Exscientia trims pipeline to focus on top cancer prospects

Exscientia's Andrew Hopkins

UK biotech Exscientia has tapped the brakes on the rapid expansion of its R&D pipeline, narrowing its in-house activities to oncology programmes that it says offer the greatest chance of making a difference to patients.

The specialist in applying artificial intelligence to drug discovery is zeroing in on its CDK7 and LSD1 programmes, currently at or near the clinical trials stage, and will offer some others up for partnering.

That includes its adenosine A2a receptor antagonist EXS21546, currently in the phase 1/2 IGNITE trial in kidney and lung cancers, which will now be wound down.

Its partnered projects – including a recently signed $674 million alliance with Merck KGaA in cancer and immunology – are unaffected by the change in strategy.

Exscientia’s founder and chief executive, Professor Andrew Hopkins (pictured top), said the intention is to focus on “well-understood development challenges where our platform can have a clear impact that, if successful, would lead to significant therapeutic benefit.”

“Today’s decision allows us to […] focus on those programmes of highest value and differentiation, while deprioritising projects internally that may be in better hands with a strategic partner,” he added.

On the A2A decision, the biotech said that, while the premise behind the programme remains sound, the profile of the lead drug means it will be “challenging […] to reach a suitable therapeutic index.”

Balancing safety and efficacy has been an issue with other A2A drugs, including, for example, Acorda’s tozadenant and MSD’s preladenant, but the biotech said it thinks the A2A programme could still flourish with another owner.
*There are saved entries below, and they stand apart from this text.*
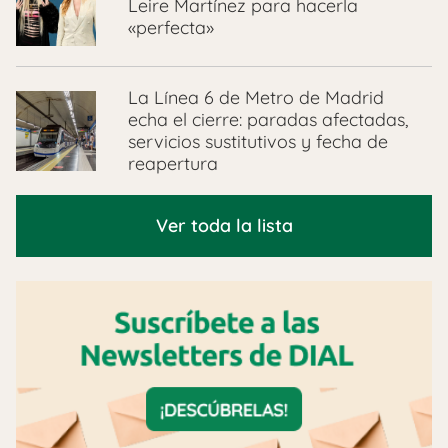
Leire Martínez para hacerla
«perfecta»
La Línea 6 de Metro de Madrid
echa el cierre: paradas afectadas,
servicios sustitutivos y fecha de
reapertura
Ver toda la lista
The company told pharmaphorum it has already designed a backup programme of molecules with improved properties and will be looking for a partner with immunotherapy assets in its pipeline to take them forward.

Other companies working on A2A antagonists include Arcus/Gilead with etrumadenant – recently dropped for prostate cancer, but still in trials in colorectal cancer – as well as MSD/Portage, Corvus, AstraZeneca, and Bristol-Myers Squibb.

Exscientia’s in-house efforts will now be led by CDK7-targeted GTAEXS617, currently in the phase 1/2 ELUCIDATE trial in advanced solid tumours, including cancers of the head and neck cancer, breast, lung, pancreas, ovaries, and colorectal tract.

The company is also prioritising LSD1 inhibitor EXS74539, with an application to start trials expected early next year and indications likely to include small cell lung cancer (SCLC) and acute myeloid leukaemia (AML).

There’s no firm news yet on the MALT1 programme currently in late-stage preclinical development, but the company said it remains “excited” about the mechanism and has data to share at the upcoming ESMO meeting. A further update is expected in early 2024.

The narrowed focus means that Exscientia’s current cash reserves of almost $509 million as of the end of the first half of this year will provide operating funding “well into 2026”.

It also mean that the company will remain “well-capitalised through the potential achievement of multiple clinical and partnership milestones,” said Hopkins.